**WORK TO BE COMPLETED**. Could you print out every entry, character for character?

**PROVIDED RECORDS**.
▼▼▼
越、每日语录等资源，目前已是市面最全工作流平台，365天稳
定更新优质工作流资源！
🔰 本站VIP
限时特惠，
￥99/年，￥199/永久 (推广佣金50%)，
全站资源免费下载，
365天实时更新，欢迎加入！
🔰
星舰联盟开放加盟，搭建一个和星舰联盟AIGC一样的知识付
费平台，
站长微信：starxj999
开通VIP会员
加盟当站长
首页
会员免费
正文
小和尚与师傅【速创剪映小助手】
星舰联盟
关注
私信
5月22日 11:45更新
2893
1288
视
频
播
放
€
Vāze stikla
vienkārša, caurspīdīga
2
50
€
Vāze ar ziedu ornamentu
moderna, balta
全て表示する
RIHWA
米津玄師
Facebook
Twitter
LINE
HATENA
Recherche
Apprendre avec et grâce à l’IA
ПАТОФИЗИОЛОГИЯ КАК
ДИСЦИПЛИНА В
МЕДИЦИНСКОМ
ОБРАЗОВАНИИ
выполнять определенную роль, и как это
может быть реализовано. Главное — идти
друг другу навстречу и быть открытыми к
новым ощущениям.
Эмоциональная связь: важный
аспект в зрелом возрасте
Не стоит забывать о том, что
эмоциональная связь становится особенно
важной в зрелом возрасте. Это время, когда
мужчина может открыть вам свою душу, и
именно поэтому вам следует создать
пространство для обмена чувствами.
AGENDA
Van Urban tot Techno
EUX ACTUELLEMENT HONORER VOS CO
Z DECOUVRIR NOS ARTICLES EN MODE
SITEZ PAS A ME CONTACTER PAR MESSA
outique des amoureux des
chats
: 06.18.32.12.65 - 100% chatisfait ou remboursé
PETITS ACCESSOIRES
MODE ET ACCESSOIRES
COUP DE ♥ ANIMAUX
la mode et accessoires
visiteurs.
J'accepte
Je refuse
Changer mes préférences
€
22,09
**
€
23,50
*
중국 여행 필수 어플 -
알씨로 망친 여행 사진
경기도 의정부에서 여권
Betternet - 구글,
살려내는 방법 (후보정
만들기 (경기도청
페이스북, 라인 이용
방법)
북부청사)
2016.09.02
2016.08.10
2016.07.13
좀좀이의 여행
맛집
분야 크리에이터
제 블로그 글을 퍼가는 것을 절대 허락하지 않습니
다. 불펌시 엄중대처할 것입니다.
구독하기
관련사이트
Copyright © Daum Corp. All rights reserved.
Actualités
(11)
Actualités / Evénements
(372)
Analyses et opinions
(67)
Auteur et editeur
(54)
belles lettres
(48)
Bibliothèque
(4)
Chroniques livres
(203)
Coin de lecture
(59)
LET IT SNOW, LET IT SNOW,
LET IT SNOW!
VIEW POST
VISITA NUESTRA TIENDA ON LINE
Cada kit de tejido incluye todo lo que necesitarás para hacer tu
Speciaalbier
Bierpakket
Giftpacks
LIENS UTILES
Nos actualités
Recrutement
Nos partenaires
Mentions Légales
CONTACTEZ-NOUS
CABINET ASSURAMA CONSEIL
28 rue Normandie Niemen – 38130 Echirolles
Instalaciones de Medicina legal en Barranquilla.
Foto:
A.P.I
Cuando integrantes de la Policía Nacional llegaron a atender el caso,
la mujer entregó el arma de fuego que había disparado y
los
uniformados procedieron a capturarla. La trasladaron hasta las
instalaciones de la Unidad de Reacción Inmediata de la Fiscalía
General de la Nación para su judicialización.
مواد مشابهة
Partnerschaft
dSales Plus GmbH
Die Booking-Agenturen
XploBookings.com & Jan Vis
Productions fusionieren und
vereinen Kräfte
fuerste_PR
▲▲▲
**RESULT BELOW**.
越、每日语录等资源，目前已是市面最全工作流平台，365天稳
定更新优质工作流资源！
🔰 本站VIP
限时特惠，
￥99/年，￥199/永久 (推广佣金50%)，
全站资源免费下载，
365天实时更新，欢迎加入！
🔰
星舰联盟开放加盟，搭建一个和星舰联盟AIGC一样的知识付
费平台，
站长微信：starxj999
开通VIP会员
加盟当站长
首页
会员免费
正文
小和尚与师傅【速创剪映小助手】
星舰联盟
关注
私信
5月22日 11:45更新
2893
1288
视
频
播
放
€
Vāze stikla
vienkārša, caurspīdīga
2
50
€
Vāze ar ziedu ornamentu
moderna, balta
全て表示する
RIHWA
米津玄師
Facebook
Twitter
LINE
HATENA
Recherche
Apprendre avec et grâce à l’IA
ПАТОФИЗИОЛОГИЯ КАК
ДИСЦИПЛИНА В
МЕДИЦИНСКОМ
ОБРАЗОВАНИИ
выполнять определенную роль, и как это
может быть реализовано. Главное — идти
друг другу навстречу и быть открытыми к
новым ощущениям.
Эмоциональная связь: важный
аспект в зрелом возрасте
Не стоит забывать о том, что
эмоциональная связь становится особенно
важной в зрелом возрасте. Это время, когда
мужчина может открыть вам свою душу, и
именно поэтому вам следует создать
пространство для обмена чувствами.
AGENDA
Van Urban tot Techno
EUX ACTUELLEMENT HONORER VOS CO
Z DECOUVRIR NOS ARTICLES EN MODE
SITEZ PAS A ME CONTACTER PAR MESSA
outique des amoureux des
chats
: 06.18.32.12.65 - 100% chatisfait ou remboursé
PETITS ACCESSOIRES
MODE ET ACCESSOIRES
COUP DE ♥ ANIMAUX
la mode et accessoires
visiteurs.
J'accepte
Je refuse
Changer mes préférences
€
22,09
**
€
23,50
*
중국 여행 필수 어플 -
알씨로 망친 여행 사진
경기도 의정부에서 여권
Betternet - 구글,
살려내는 방법 (후보정
만들기 (경기도청
페이스북, 라인 이용
방법)
북부청사)
2016.09.02
2016.08.10
2016.07.13
좀좀이의 여행
맛집
분야 크리에이터
제 블로그 글을 퍼가는 것을 절대 허락하지 않습니
다. 불펌시 엄중대처할 것입니다.
구독하기
관련사이트
Copyright © Daum Corp. All rights reserved.
Actualités
(11)
Actualités / Evénements
(372)
Analyses et opinions
(67)
Auteur et editeur
(54)
belles lettres
(48)
Bibliothèque
(4)
Chroniques livres
(203)
Coin de lecture
(59)
LET IT SNOW, LET IT SNOW,
LET IT SNOW!
VIEW POST
VISITA NUESTRA TIENDA ON LINE
Cada kit de tejido incluye todo lo que necesitarás para hacer tu
Speciaalbier
Bierpakket
Giftpacks
LIENS UTILES
Nos actualités
Recrutement
Nos partenaires
Mentions Légales
CONTACTEZ-NOUS
CABINET ASSURAMA CONSEIL
28 rue Normandie Niemen – 38130 Echirolles
Instalaciones de Medicina legal en Barranquilla.
Foto:
A.P.I
Cuando integrantes de la Policía Nacional llegaron a atender el caso,
la mujer entregó el arma de fuego que había disparado y
los
uniformados procedieron a capturarla. La trasladaron hasta las
instalaciones de la Unidad de Reacción Inmediata de la Fiscalía
General de la Nación para su judicialización.
مواد مشابهة
Partnerschaft
dSales Plus GmbH
Die Booking-Agenturen
XploBookings.com & Jan Vis
Productions fusionieren und
vereinen Kräfte
fuerste_PR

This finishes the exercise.